Walrus, Carpenter, Robots (no Oysters)

March 24, 2021 10:07 PM

Experimenting with vocal synthesis.

Made using Alter/Ego vocal instrument plug-in by Plogue. Sadly, Plogue has abandoned development and support for Alter/Ego, but it is still available on their website as a free download.

For lyrics I used (some of) the text from Lewis Carroll's "The Walrus and the Carpenter" -- all of the parts related to oysters got left out.

I'm pretty happy with the way it turned out -- the vocals wouldn't fool anyone into thinking that they were actually sung by humans, but I was able to get closer than I had expected when I began playing around with the program. It took a bunch of time tweaking settings and playing around with MIDI control codes and X-SAMPA (a version of International Phonetic Alphabet that can be done all in ASCII characters) to get there, though.

I used this the soundtrack of the video SILICON in my ongoing Patchouli Project. You can access all of the project videos at my Vimeo showcase page or through my personal homepage (previously posted to MetaFilter Projects).

posted by TwoToneRow (6 comments total) 2 users marked this as a favorite

Nice! I agree, this is a really cool plug-in, especially for the price.
posted by The Vice Admiral of the Narrow Seas at 9:07 AM on March 27


This sounds lovely. I may be gullible, but I would have been fooled. Christmas vibes. Apparently there is an oyster bar in my city called The Walrus and The Carpenter.
posted by Corduroy at 10:21 AM on March 28


Thanks for the compliments, y'all. Nice to know people are listening. Please check out some of my other stuff on Vimeo.

In case anyone here wants to play around with the Alter/Ego plugin: one little trick I found that helps make its voices more realistic is to track each voice twice -- once with the "humanize" parameter set to zero, then a second time with it turned up enough to introduce some randomness in the track's pitch, timing, and vibrato.

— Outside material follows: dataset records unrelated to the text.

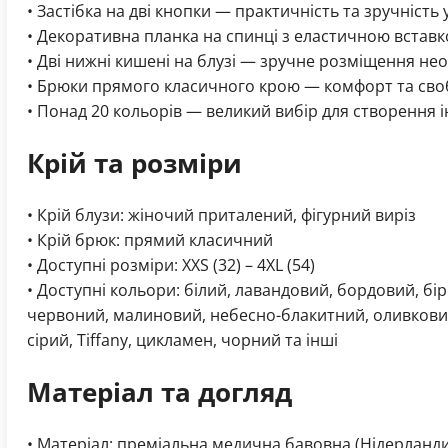
• Застібка на дві кнопки — практичність та зручність
• Декоративна планка на спинці з еластичною встав
• Дві нижні кишені на блузі — зручне розміщення нео
• Брюки прямого класичного крою — комфорт та сво
• Понад 20 кольорів — великий вибір для створення 
Крій та розміри
• Крій блузи: жіночий приталений, фігурний виріз
• Крій брюк: прямий класичний
• Доступні розміри: XXS (32) – 4XL (54)
• Доступні кольори: білий, лавандовий, бордовий, бі
червоний, малиновий, небесно-блакитний, оливковий,
сірий, Tiffany, цикламен, чорний та інші
Матеріал та догляд
• Матеріал: преміальна медична бавовна (Нідерланди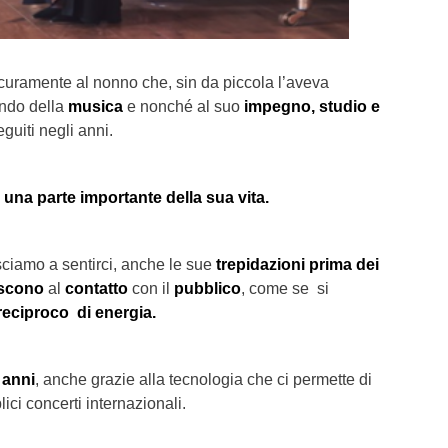
curamente al nonno che, sin da piccola l’aveva
ondo della
musica
e nonché al suo
impegno, studio e
uiti negli anni.
una parte importante della sua vita.
ciamo a sentirci, anche le sue
trepidazioni prima dei
scono
al
contatto
con il
pubblico
, come se si
eciproco di energia.
 anni
, anche grazie alla tecnologia che ci permette di
ici concerti internazionali.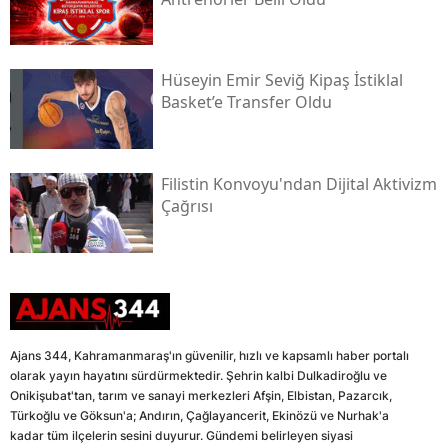
Hüseyin Emir Seviğ Kipaş İstiklal
Basket’e Transfer Oldu
Filistin Konvoyu'ndan Dijital Aktivizm
Çağrısı
Ajans 344, Kahramanmaraş'ın güvenilir, hızlı ve kapsamlı haber portalı
olarak yayın hayatını sürdürmektedir. Şehrin kalbi Dulkadiroğlu ve
Onikişubat'tan, tarım ve sanayi merkezleri Afşin, Elbistan, Pazarcık,
Türkoğlu ve Göksun'a; Andırın, Çağlayancerit, Ekinözü ve Nurhak'a
kadar tüm ilçelerin sesini duyurur. Gündemi belirleyen siyasi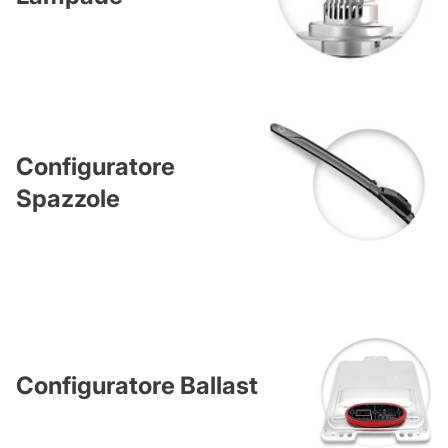
Configuratore
Spazzole
Configuratore Ballast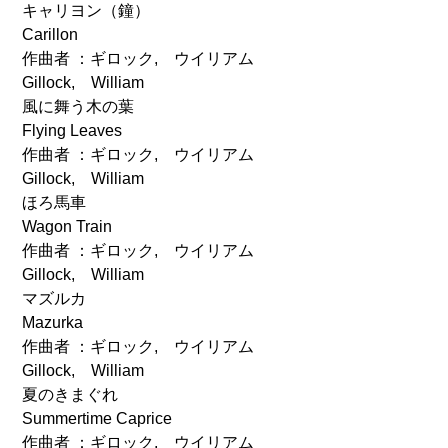
キャリヨン（鐘）
Carillon
作曲者 ：ギロック, ウイリアム
Gillock, William
風に舞う木の葉
Flying Leaves
作曲者 ：ギロック, ウイリアム
Gillock, William
ほろ馬車
Wagon Train
作曲者 ：ギロック, ウイリアム
Gillock, William
マズルカ
Mazurka
作曲者 ：ギロック, ウイリアム
Gillock, William
夏のきまぐれ
Summertime Caprice
作曲者 ：ギロック, ウイリアム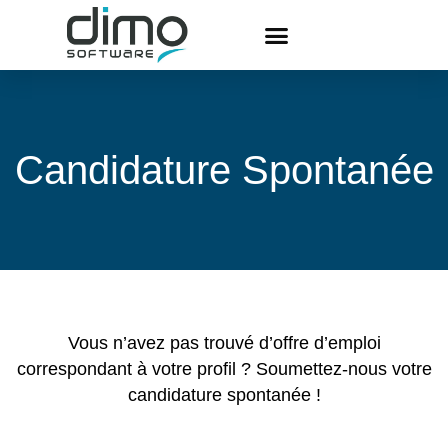
Candidature Spontanée
Vous n’avez pas trouvé d’offre d’emploi
correspondant à votre profil ? Soumettez-nous votre
candidature spontanée !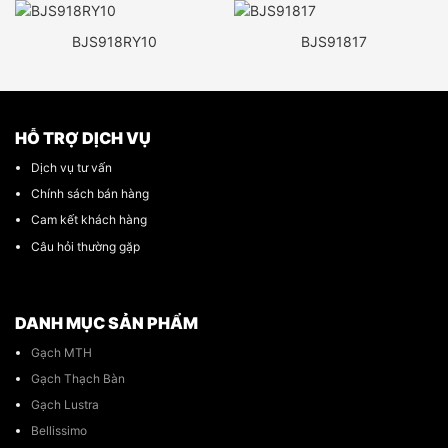
BJS918RY10
BJS91817
HỖ TRỢ DỊCH VỤ
Dịch vụ tư vấn
Chính sách bán hàng
Cam kết khách hàng
Câu hỏi thường gặp
DANH MỤC SẢN PHẨM
Gạch MTH
Gạch Thạch Bàn
Gạch Lustra
Bellissimo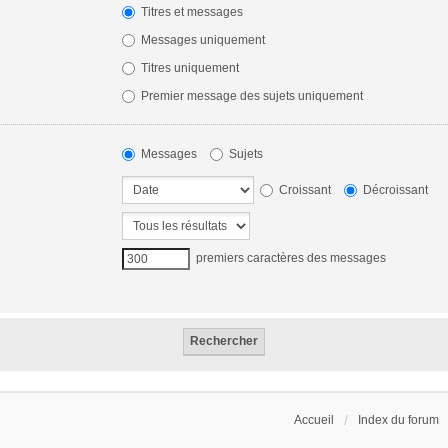
Titres et messages
Messages uniquement
Titres uniquement
Premier message des sujets uniquement
Messages
Sujets
Croissant
Décroissant
premiers caractères des messages
Accueil
Index du forum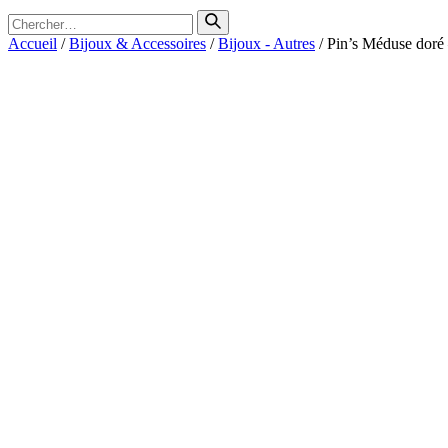
Search
for
Accueil
/
Bijoux & Accessoires
/
Bijoux - Autres
/ Pin’s Méduse doré 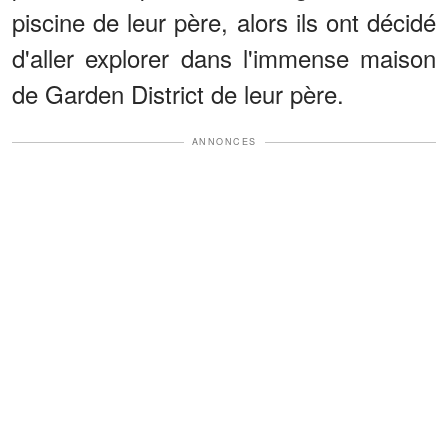
piscine de leur père, alors ils ont décidé
d'aller explorer dans l'immense maison
de Garden District de leur père.
ANNONCES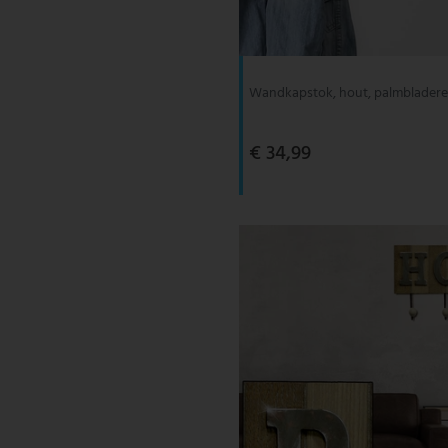
V-TAC
Wofi Leuchten
Wandkapstok, hout, palmbladere
€ 34,99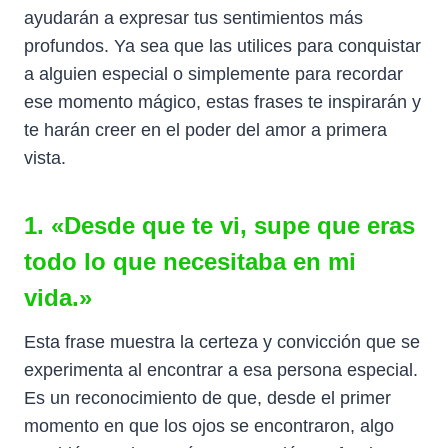
ayudarán a expresar tus sentimientos más
profundos. Ya sea que las utilices para conquistar
a alguien especial o simplemente para recordar
ese momento mágico, estas frases te inspirarán y
te harán creer en el poder del amor a primera
vista.
1. «Desde que te vi, supe que eras
todo lo que necesitaba en mi
vida.»
Esta frase muestra la certeza y convicción que se
experimenta al encontrar a esa persona especial.
Es un reconocimiento de que, desde el primer
momento en que los ojos se encontraron, algo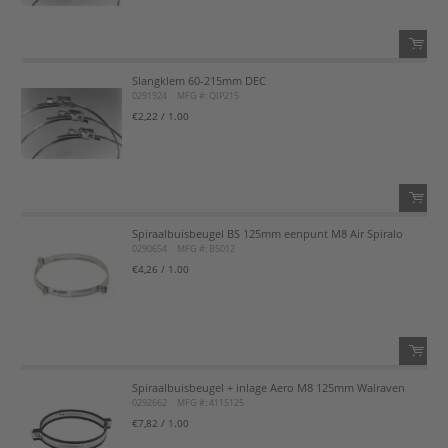
Voeg toe aan favorietenlijst
Slangklem 60-215mm DEC
QTY:
0291924
MFG #: QIP215
€2,22
/ 1.00
Voeg toe
Voeg toe aan favorietenlijst
Spiraalbuisbeugel BS 125mm eenpunt M8 Air Spiralo
QTY:
0290654
MFG #: BS012
€4,26
/ 1.00
Voeg toe
Voeg toe aan favorietenlijst
Spiraalbuisbeugel + inlage Aero M8 125mm Walraven
QTY:
0292662
MFG #: 4115125
€7,82
/ 1.00
Voeg toe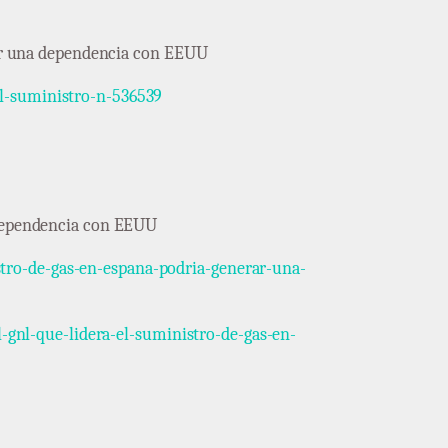
erar una dependencia con EEUU
el-suministro-n-536539
a dependencia con EEUU
tro-de-gas-en-espana-podria-generar-una-
gnl-que-lidera-el-suministro-de-gas-en-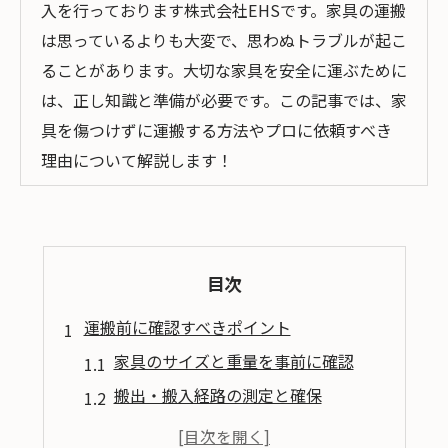
入を行っております株式会社EHSです。家具の運搬
は思っているよりも大変で、思わぬトラブルが起こ
ることがあります。大切な家具を安全に運ぶために
は、正し知識と準備が必要です。この記事では、家
具を傷つけずに運搬する方法やプロに依頼すべき
理由について解説します！
目次
運搬前に確認すべきポイント
家具のサイズと重量を事前に確認
搬出・搬入経路の測定と確保
家具を解体できるか確認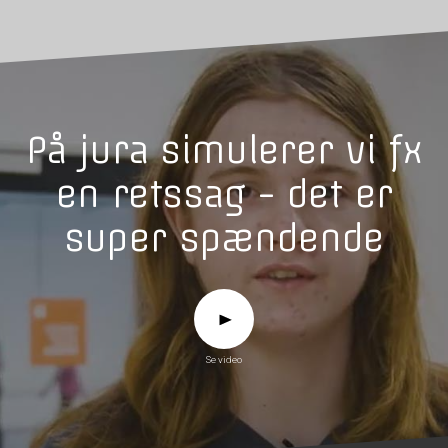
På jura simulerer vi fx
en retssag - det er
super spændende
Se video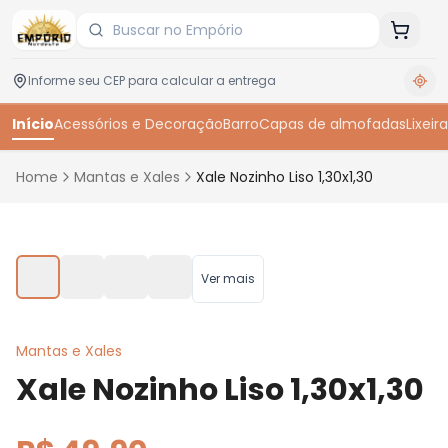
Início
Acessórios e Decoração
Barro
Capas de almofadas
Lixeira
Home
Mantas e Xales
Xale Nozinho Liso 1,30x1,30
Toque para ampliar
Ver mais
Mantas e Xales
Xale Nozinho Liso 1,30x1,30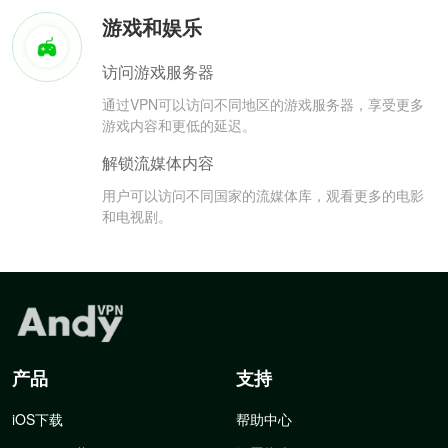
游戏和娱乐
访问游戏服务器
通过VPN可以访问不同地区的游戏服务器，享受更多
游戏内容和更低的延迟。
解锁流媒体内容
用户可以访问不同国家的流媒体库，观看更多的电影
和电视剧。
产品
支持
iOS下载
帮助中心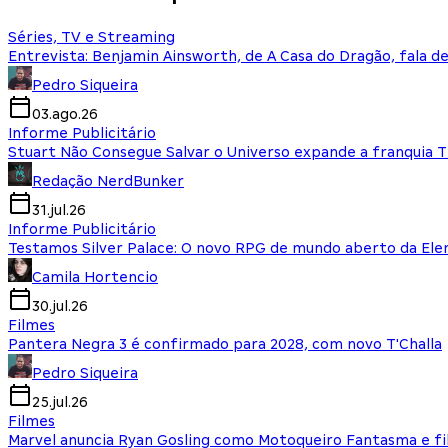
Séries, TV e Streaming
Entrevista: Benjamin Ainsworth, de A Casa do Dragão, fala d
Pedro Siqueira
03.ago.26
Informe Publicitário
Stuart Não Consegue Salvar o Universo expande a franquia 
Redação NerdBunker
31.jul.26
Informe Publicitário
Testamos Silver Palace: O novo RPG de mundo aberto da El
Camila Hortencio
30.jul.26
Filmes
Pantera Negra 3 é confirmado para 2028, com novo T'Challa
Pedro Siqueira
25.jul.26
Filmes
Marvel anuncia Ryan Gosling como Motoqueiro Fantasma e fi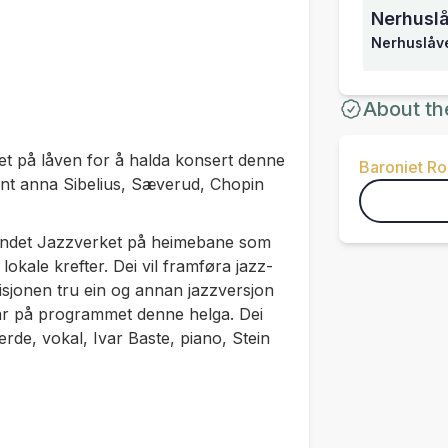
Nerhusl
Nerhuslåv
About th
et på låven for å halda konsert denne
Baroniet R
lant anna Sibelius, Sæverud, Chopin
bandet Jazzverket på heimebane som
lokale krefter. Dei vil framføra jazz-
sjonen tru ein og annan jazzversjon
år på programmet denne helga. Dei
rde, vokal, Ivar Baste, piano, Stein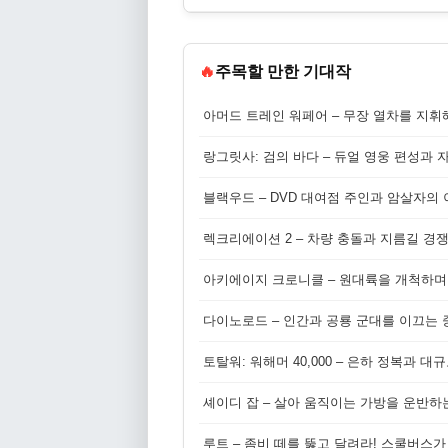
🔥
주목할 만한 기대작
아머드 트레인 워페어 – 무장 열차를 지휘
랑그릿사: 검의 바다 – 듀얼 영웅 편성과 
블랙우드 – DVD 대여점 주인과 암살자의
렉크리에이션 2 – 차량 충돌과 지름길 경
아키에이지 크로니클 – 원대륙을 개척하며
다이노로드 – 인간과 공룡 군대를 이끄는 중
토탈워: 워해머 40,000 – 은하 정복과 
셰이디 잡 – 살아 움직이는 가방을 운반하
루트 – 좀비 떼를 뚫고 달려라! 스쿨버스가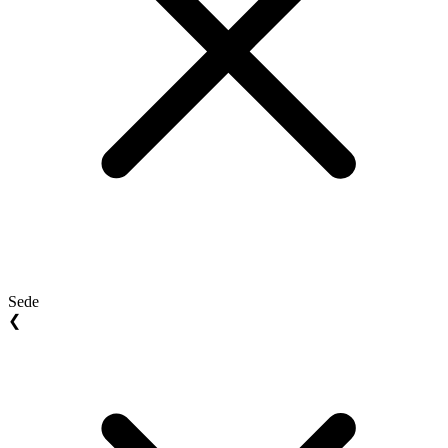
Sede
❮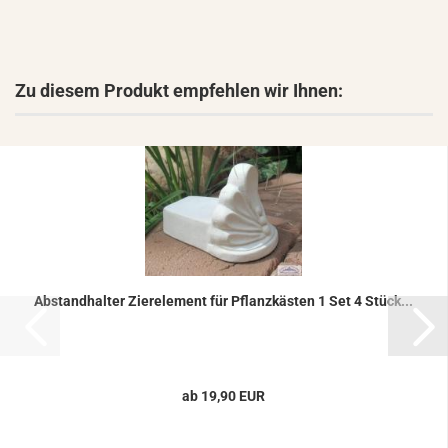
Zu diesem Produkt empfehlen wir Ihnen:
Ab­stand­hal­ter Zier­ele­ment für Pflanz­käs­ten 1 Set 4 Stück...
ab 19,90 EUR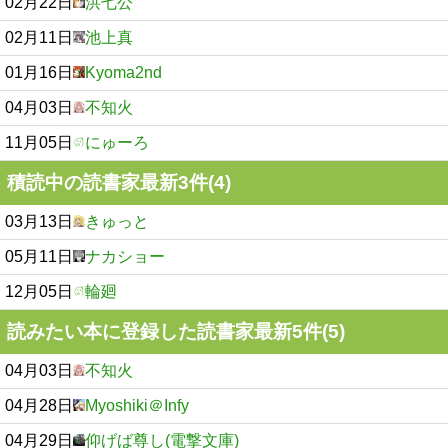
02月22日
洪七公
02月11日
池上真
01月16日
Kyoma2nd
04月03日
不知火
11月05日
にゅーろ
積読中の読書家最新3件(4)
03月13日
きゅっと
05月11日
ナカショー
12月05日
輪廻
読みたい本に登録した読書家最新5件(5)
04月03日
不知火
04月28日
Myoshiki＠Infy
04月29日
仰げば尊し(電撃文庫)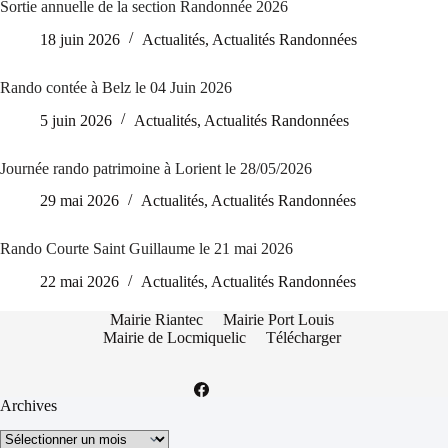
Sortie annuelle de la section Randonnée 2026
18 juin 2026
Actualités
,
Actualités Randonnées
Rando contée à Belz le 04 Juin 2026
5 juin 2026
Actualités
,
Actualités Randonnées
Journée rando patrimoine à Lorient le 28/05/2026
29 mai 2026
Actualités
,
Actualités Randonnées
Rando Courte Saint Guillaume le 21 mai 2026
22 mai 2026
Actualités
,
Actualités Randonnées
Mairie Riantec
Mairie Port Louis
Mairie de Locmiquelic
Télécharger
Archives
Archives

When the two (slightly different) tracks are panned hard left and right in the mix, you get a nice doubling effect that smooths out some of the robotic character. Reverb helps a lot too. On this particular tune, I think it also helps that there are both male and female voice parts singing harmony parts because each "singer" has their own timing and dynamics, like real people do. There are also some synth "doo" voices (a Roland JV-1080 patch) way in the background that help with blending, kind of like smearing Vaseline on a camera lens for a glamour photo.

It's interesting that you hear a Christmas vibe, Corduroy. I was trying for a sort of "early music" feel with the alternating of baroque recorder sections with the vocal parts.

A compositional weakness that I have is a tendency to write melodies using my fingers at the keyboard or guitar instead of actually singing them, because I am a truly horrible singer. For this tune, though, I made a real effort to find a melody for the text by singing the words mentally (with no instrument in reach) until I had a defined tune in my head for the first verse and then working it out on the keyboard. I really hope that I didn't end up plagiarizing an existing tune, but would not be surprised to find that I did. Verses after the first came from applying some contrapuntal trickery to the start of the tune.
posted by TwoToneRow at 1:19 AM on March 29


This is so fascinating. I actually love the sounds of the synthetic voices way more than I thought I would.

Two listens down, I think that some of the xmas feel comes from the way the vocals stick so carefully to the beat? That's a real staple of carols (and hymns?) - they're always sung really straight. In folk/pop etc, the vocalists tend to play around with rhythms and phrasing a lot more.
posted by greenish at 6:06 AM on March 29


Main point, I love this as it is! Lesser point and statin' the bleedin' obvious, there's a lot of heavily-processed human vox out there in The Culture so this is less obviously artifice than it might be. Convergence!

(admittedly I have a tin ear too, but please don't let that detract from my point above)
posted by I'm always feeling, Blue at 1:23 PM on March 29


Your theory makes sense, greenish, and speaks more to my limited vocal abilities than to any deficiencies with the software tool itself.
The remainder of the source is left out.